In related news, the FT writes that the British government has set Russian billionaire Mikhail Fridman a seven-day deadline to explain why it should not block his purchase of a dozen North Sea gasfields this week from Germany’s RWE as part of a €5bn deal.

Meanwhile, the world’s largest listed energy company ExxonMobil’s CEO Rex Tiller has said the world should “settle in” for a period of relatively weak oil prices – as his firm said it will slash its capital spending amid increasing its oil production.

The Wall Street Journal reports firms are giving up on oil production in Yemen amid political upheaval.

4) US’ first offshore wind farm set to be built

Offshore wind firm Deepwater Wind has announced that it’s secured full funding to build America’s first offshore wind farm, according to Gizmodo.

Meanwhile, Business Green reports the UK’s offshore wind industry reveals cost reduction is running ahead of schedule.

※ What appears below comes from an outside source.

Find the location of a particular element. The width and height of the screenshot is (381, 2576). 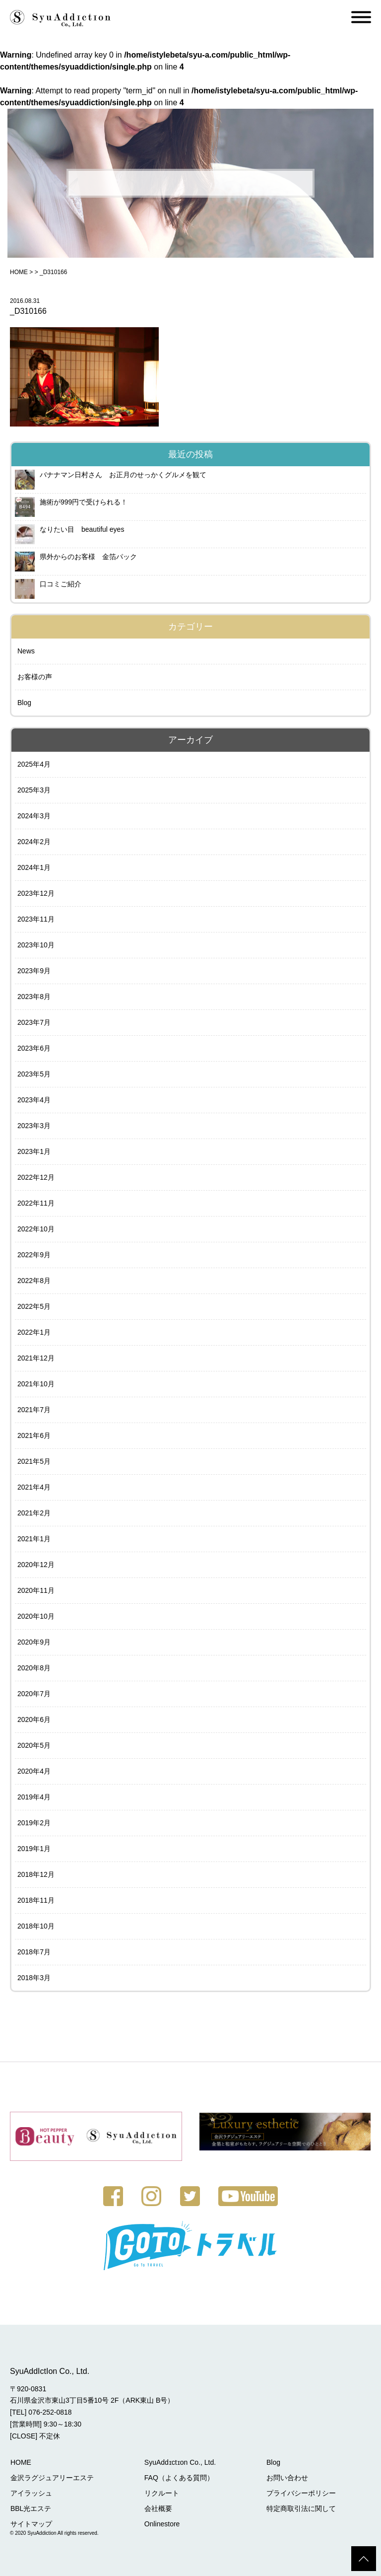

2023年4月 is located at coordinates (34, 1100).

5) ScottishPower punished over service issues

Energy giant ScottishPower has become the first of the Big Six suppliers to be banned from actively recruiting new customers, after regulator Ofgem found it had failed to address serious customer service problems, The Telegraph’s Emily Gosden reports.

She also writes that energy network companies face investigation by the Competition and Markets Authority after British Gas complained that the prices they charge are too high.

Meanwhile, Caroline Flint, shadow energy and climate change secretary writes in HuffPo that energy firms are getting away with overcharging three in four households.

In other news

The UK government’s capacity market scheme, meant to keep the lights on, could lead to unnecessarily high energy costs because it favours fossil fuel plants over smart technology which cuts demand, the Guardian reports.

Renewables have been sidelined in European Energy Union talks, according to Ends.

SunEdison, a US solar panel maker and power plant developer, has bought Solar Grid Storage LLC for an undisclosed sum to combine battery technology with its projects that generate renewable energy, Bloomberg writes.  

The City of Oslo, Norway, has committed to divesting its $7 million worth of coal investments from its pension fund, Clean Technica writes.

Much of the smog in South Korea came from the country’s coal power plants and that it was not mostly blown over from China, reports the International Business Times.

A former opencast mine in the UK could now be the site of a solar and wind energy park, which has got planning permission, writes Click Green.

A floating solar plant is set to be constructed by an Australian firm on a wastewater treatment plant.

Northern Ireland’s first community energy project, to generate solar energy, has been launched.

Meanwhile, the Guardian asks: “Can solar power help bring millions out of the dark?”